Async I/O Is Not Enough

For the past few months, I’ve been exploring Go. Having done quite a bit of grueling work shaving off milliseconds from Python web apps, I’ve found Go to be incredible. You can schedule dirt cheap concurrent operations — simply by adding go in front of a function call — and achieve true parallelism across cores.

Python’s asyncio tasks are also dirt cheap, which is especially useful for spawning tons of I/O operations (like DB calls for clients). However, unlike Go, they still pose an issue for web applications. When: a) latency is critical — horizontal scaling does not optimize single request duration, and b) there is an ever-growing amount of Python processing code scattered across the application, native extensions would be an overkill.

For CRUD apps, these constraints are somewhat less relevant, but they are quite typical for data science applications. Go shines in these scenarios, whereas asyncio is not a panacea. Why? Concurrency != parallelism. Single-threading by design itself. And thanks to our dear friend, the GIL.

I will illustrate with examples below how the issue eventually creeps in and how recent advances in No-GIL are highly promising in addressing it.

We’ll walk through a toy benchmark for an ML model-serving application. It retrieves features from various sources (e.g., a feature store) and performs some post-processing. We skip inference for simplicity.

1. Serial

Our initial application fetches features from 1 to 32 sources. We’re starting with a fully I/O bounded implementation. Assume the application does not perform any post-processing, so no meaningful CPU work for now.

def prepare_feature_batch_serial(preprocessing: bool = False, fraction_of_io: float = 0.0):
	features = requests.get(f"https://httpbin.org/delay/1").json()

def perform_serial(num_feature_batches: int, fraction_of_io: float):
	for _ in range(num_feature_batches):
		prepare_feature_batch_serial(preprocessing=True, fraction_of_io=fraction_of_io)

As expected, since our implementations are not concurrent, the total duration increases linearly, sharply. Go is a bit faster, but insignificantly.¹

Both implementations above suffer from blocking I/O. Let’s see how we can alleviate this, both in Go (natively) and in Python (asyncio).

2. Non-blocking I/O

When an application issues a web request, it typically waits for a response before scheduling subsequent ones (e.g., 1, 5, 10… 30). Instead, we can perform non-blocking I/O, allowing the application to do other work while waiting—such as issuing additional requests.

In Python, this is achieved by scheduling functions as tasks within an event loop, commonly using the asyncio concurrent executor or any similar e.g. uvloop, anyio, FastAPI using anyio under the hood, and async/await constructs to denote asynchronous functions. In Go this functionality is baked directly into the runtime.

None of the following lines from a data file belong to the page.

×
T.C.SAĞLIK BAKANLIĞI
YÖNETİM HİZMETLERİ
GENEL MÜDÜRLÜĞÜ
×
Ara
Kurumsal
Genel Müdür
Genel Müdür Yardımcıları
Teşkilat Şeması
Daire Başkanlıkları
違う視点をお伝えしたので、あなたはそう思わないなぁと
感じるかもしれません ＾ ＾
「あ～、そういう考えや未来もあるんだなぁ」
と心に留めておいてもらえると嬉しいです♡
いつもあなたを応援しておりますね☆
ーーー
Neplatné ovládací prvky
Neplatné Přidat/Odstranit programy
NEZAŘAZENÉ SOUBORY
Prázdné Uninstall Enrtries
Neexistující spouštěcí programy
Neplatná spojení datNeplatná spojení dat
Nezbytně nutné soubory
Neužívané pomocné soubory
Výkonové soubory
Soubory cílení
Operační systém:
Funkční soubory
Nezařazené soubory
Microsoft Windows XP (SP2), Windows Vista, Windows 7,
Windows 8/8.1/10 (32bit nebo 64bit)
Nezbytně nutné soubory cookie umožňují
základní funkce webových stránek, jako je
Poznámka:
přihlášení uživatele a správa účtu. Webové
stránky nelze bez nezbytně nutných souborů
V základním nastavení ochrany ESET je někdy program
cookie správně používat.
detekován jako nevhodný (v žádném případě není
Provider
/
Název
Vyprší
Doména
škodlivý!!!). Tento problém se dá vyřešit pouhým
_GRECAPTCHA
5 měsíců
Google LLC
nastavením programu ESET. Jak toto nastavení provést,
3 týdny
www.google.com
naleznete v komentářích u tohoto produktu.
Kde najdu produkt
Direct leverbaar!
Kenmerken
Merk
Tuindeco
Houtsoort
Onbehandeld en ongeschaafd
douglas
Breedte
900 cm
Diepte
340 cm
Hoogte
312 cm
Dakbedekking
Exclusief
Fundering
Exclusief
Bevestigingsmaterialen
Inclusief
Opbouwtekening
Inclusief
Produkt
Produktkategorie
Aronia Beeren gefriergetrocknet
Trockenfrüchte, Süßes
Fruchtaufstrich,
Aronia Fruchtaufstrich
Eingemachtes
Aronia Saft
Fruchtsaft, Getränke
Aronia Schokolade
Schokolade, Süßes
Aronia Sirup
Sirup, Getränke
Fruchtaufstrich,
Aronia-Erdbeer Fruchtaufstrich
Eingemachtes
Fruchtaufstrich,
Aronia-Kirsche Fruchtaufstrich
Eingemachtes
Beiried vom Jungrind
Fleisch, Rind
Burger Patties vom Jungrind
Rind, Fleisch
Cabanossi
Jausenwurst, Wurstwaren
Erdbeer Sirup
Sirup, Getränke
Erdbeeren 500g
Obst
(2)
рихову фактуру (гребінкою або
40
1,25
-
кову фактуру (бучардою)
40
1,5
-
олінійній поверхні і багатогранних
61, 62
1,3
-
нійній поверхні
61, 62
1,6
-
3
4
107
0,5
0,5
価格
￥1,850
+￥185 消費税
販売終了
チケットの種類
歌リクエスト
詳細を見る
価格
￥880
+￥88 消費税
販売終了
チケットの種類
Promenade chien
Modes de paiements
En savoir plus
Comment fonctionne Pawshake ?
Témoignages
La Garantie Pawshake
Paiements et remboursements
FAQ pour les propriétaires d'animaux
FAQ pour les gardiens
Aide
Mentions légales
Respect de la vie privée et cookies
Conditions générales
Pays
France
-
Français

async def get_feature_batch():
	async with aiohttp.ClientSession() as session:

	# ~0.5s on MCB Pro M1
	async with session.get(f"https://httpbin.org/delay/1") as response:
		return await response.json()

async def prepare_feature_batch(preprocessing: bool = False, fraction_of_io: float = 0.0):
	features = await get_feature_batch()

def perform_async(num_feature_batches: int, fraction_of_io: float):
	async def tasks():
		await asyncio.gather(*[prepare_feature_batch(preprocessing=True, fraction_of_io=fraction_of_io) for _ in range(num_feature_batches)])
		
	asyncio.run(tasks())

Yellow and orange flat-lines represent Go-routine and Python-async implementations.

Both concurrent implementations scale significantly better, which is great. The trend is nearly flat because I/O operations are external, incurring minimal CPU work on the machine. This essentially means you can scale almost infinitely.

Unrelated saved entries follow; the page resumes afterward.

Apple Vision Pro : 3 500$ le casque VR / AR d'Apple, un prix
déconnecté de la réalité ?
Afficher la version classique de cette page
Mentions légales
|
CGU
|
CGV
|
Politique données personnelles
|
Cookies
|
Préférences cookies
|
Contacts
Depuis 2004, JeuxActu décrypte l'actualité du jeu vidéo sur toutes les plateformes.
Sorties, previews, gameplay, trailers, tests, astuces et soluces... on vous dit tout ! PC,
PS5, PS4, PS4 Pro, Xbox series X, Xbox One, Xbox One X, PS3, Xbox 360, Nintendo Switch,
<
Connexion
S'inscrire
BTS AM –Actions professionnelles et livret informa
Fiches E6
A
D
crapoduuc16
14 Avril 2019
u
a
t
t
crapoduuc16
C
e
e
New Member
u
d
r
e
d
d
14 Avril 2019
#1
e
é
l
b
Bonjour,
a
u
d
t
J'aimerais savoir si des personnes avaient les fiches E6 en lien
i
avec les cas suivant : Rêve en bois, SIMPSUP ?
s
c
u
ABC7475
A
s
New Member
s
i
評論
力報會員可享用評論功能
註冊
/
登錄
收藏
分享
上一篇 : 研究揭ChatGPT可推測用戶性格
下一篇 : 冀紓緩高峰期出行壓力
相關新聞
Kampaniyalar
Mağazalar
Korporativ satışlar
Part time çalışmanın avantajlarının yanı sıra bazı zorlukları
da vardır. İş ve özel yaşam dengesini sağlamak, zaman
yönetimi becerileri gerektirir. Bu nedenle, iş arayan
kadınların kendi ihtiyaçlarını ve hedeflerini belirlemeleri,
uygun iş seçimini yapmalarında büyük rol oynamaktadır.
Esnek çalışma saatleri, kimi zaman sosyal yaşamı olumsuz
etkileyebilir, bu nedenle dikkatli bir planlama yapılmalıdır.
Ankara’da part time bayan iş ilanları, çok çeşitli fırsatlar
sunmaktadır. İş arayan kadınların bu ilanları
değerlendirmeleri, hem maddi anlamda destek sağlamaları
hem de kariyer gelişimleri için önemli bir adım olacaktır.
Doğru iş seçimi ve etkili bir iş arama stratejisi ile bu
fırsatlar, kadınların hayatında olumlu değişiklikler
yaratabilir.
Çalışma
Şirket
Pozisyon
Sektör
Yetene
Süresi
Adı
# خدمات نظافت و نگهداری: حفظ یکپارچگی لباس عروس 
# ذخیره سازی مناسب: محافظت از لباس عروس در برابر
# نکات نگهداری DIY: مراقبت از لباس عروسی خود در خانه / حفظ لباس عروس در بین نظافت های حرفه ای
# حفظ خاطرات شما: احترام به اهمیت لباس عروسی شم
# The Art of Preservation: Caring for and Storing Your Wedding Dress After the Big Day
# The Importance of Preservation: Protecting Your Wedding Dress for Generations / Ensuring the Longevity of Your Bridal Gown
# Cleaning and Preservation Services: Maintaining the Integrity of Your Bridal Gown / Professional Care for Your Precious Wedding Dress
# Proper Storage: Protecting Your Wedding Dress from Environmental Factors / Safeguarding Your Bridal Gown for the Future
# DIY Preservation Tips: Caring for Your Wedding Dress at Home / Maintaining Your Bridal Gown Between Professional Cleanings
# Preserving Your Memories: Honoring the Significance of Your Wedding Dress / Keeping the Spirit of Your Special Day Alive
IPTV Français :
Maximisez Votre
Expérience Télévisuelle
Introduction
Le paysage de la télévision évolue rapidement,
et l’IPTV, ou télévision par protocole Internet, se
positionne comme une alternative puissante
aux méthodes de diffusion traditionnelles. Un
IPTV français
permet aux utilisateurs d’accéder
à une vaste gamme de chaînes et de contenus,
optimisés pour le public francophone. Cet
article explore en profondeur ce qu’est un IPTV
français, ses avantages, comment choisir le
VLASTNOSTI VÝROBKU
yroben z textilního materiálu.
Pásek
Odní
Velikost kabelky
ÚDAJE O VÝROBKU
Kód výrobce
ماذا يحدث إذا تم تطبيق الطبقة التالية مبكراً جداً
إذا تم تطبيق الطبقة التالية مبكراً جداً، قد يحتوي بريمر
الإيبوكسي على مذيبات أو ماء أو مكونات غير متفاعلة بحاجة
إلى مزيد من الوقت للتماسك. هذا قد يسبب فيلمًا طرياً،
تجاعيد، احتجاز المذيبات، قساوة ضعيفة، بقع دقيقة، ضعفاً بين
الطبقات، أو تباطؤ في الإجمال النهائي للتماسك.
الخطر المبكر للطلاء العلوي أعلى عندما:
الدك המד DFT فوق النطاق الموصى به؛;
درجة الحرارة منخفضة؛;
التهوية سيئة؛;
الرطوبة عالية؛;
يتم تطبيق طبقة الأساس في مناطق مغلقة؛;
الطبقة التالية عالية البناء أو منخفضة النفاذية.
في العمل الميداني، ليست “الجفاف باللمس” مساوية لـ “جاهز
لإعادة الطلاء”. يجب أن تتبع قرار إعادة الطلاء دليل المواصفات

Under the hood, Go uses preemptive scheduling, where the event loop spends a maximum amount of time on each goroutine before switching to another, making it effectively non-blocking. In contrast, Python’s async-io is cooperative, meaning we return the control back to the event loop, while itself it goes to execute (potentially) another async function. Both implementations achieve non-blocking I/O.

Again, Go is a bit faster, since it’s a compiled language.¹

3. What if it is not just I/O, but I/O + CPU?

As mentioned earlier, our application performs CPU-intensive work for each web call — either postprocessing or preprocessing. We shall assume that the CPU work accounts for half of the total duration of a single web request within a task.

def preprocess_feature_batch(iterations: int):

	'''
	This is a fake CPU operation that is used to simulate a CPU-intensive operation.
	'''

	def fake_cpu_op(iterations: int):
		result = 0.0
		noise = random.random()
	
		for i in range(iterations):
			result += (12345.6789 * noise ) ** 0.5 # Perform a CPU-intensive operation

	fake_cpu_op(iterations)

async def prepare_feature_batch(preprocessing: bool = False, fraction_of_io: float = 0.0):

	features = await get_feature_batch()

	if preprocessing and fraction_of_io > 0.0:
		loop = asyncio.get_event_loop()
		# 15_000_000 / 0.8 ~= 1s on MCB Pro M1
		# a good practice to use run_in_executor to run CPU-bound non-async tasks to not block the event loop
		await loop.run_in_executor(None, preprocess_feature_batch, int(fraction_of_io * 15_000_000 / 0.8 * 2))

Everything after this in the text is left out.